To prevent the U.S. economy from toppling over a “fiscal cliff” that would likely result in surging tax rates and significantly curtailed government spending, Congress approved the American Taxpayer Relief Act on January 1, 2013, following intense debate. President Obama signed ATRA into law on January 2, 2013.
What does ATRA mean for your taxes — especially since you are going through divorce? The Wall Street Journal recently investigated how provisions in ATRA could affect divorced couples, zeroing in on the issues of alimony and division of marital assets. Weinberger Law Group attorney Bari Weinberger is a featured legal expert in the article, New Tax Rules Make Divorce Trickier.
The WSJ found the following:
The American Taxpayer Relief Act raised taxes on income and investments for many high earners. In a divorce negotiation, those changes can affect such matters as whether to include alimony in a settlement and how to divide up stock portfolios, pension plans, executive pay packages and other assets.
Alimony payments could raise adjusted gross income above $400,000, the new threshold for the top income bracket for single filers, with its 39.6% rate. Alimony is deductible by the person who pays it and reportable as income by the one who receives it.
“Now, more than ever, I’m going to be more mindful of how to treat alimony,” says Bari Weinberger, a lawyer in Parsippany, N.J.
As an example of how all this could play out, Weinberger cited a client in the process of ending her marriage to a high-earning professional athlete. As it stands, the husband would need to pay out approximately $800,000 per year to allow the client to maintain the lifestyle to which she has become accustomed. In addition to alimony, the client is also set to take ownership of several homes the couple owned.
As Weinberger points out in the article, if the $800,000 in spousal payments were to hold, the husband would get a nice tax deduction, but the client would be subject to higher taxes. Weinberger is now contemplating whether to “argue that in lieu of alimony, the man should pay for the upkeep of some of the property the woman will get in the settlement.”

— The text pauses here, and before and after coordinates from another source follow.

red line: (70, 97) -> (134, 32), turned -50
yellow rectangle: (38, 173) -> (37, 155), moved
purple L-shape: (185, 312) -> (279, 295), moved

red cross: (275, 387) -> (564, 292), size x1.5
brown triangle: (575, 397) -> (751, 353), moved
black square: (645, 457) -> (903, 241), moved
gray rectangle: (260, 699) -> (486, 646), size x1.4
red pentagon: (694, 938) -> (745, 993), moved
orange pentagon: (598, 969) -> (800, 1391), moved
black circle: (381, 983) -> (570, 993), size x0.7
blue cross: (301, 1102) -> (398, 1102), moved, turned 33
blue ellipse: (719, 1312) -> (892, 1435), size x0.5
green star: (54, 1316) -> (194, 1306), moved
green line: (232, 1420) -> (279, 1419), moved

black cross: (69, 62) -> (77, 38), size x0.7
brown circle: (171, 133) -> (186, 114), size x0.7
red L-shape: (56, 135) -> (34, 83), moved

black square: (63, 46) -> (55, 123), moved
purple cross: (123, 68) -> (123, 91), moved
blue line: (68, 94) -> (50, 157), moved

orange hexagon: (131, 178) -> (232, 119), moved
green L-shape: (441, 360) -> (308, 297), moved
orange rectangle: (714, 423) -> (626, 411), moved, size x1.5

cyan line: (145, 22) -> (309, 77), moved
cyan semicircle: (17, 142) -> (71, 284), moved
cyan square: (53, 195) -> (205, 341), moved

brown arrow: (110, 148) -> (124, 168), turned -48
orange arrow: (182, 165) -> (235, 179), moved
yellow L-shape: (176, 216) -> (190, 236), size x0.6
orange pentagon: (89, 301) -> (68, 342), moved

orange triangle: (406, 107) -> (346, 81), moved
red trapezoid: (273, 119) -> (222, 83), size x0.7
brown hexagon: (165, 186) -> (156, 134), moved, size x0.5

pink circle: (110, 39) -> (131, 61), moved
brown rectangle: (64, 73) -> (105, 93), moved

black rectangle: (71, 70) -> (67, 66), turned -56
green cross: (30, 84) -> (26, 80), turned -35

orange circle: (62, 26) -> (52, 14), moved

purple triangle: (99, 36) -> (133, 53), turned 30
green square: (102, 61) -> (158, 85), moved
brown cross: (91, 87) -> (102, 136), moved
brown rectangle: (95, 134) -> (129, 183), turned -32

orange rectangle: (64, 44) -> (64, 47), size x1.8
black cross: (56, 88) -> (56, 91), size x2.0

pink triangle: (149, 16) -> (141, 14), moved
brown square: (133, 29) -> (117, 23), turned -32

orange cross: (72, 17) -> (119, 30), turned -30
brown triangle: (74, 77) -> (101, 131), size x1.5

Likewise, when it comes to splitting other assets, such as stock portfolios or any investment that generates taxable income, both parties should be aware of what this might mean come tax time. For example, in another key provision of the ATRA, capital gains, dividends and other investment income over $200,000 of adjusted gross income will subject a new 3.8% Medicare surtax.
This puts divorcing couples in the predicament of possibly fighting for real estate property that can be written off a tax loss, rather than grabbing the stock portfolio which may mean paying more on April 15. On the other hand, some spouses may not dig in and argue for more in an asset split — say a 60-40 split, rather than 50-50, because they want the extra padding to offset taxes.
Bottom line: As if post-divorce finances weren’t complicated enough, it is essential that your divorce attorney understands how certain aspects of your settlement can raise or lower your tax burden in light of these new tax changes.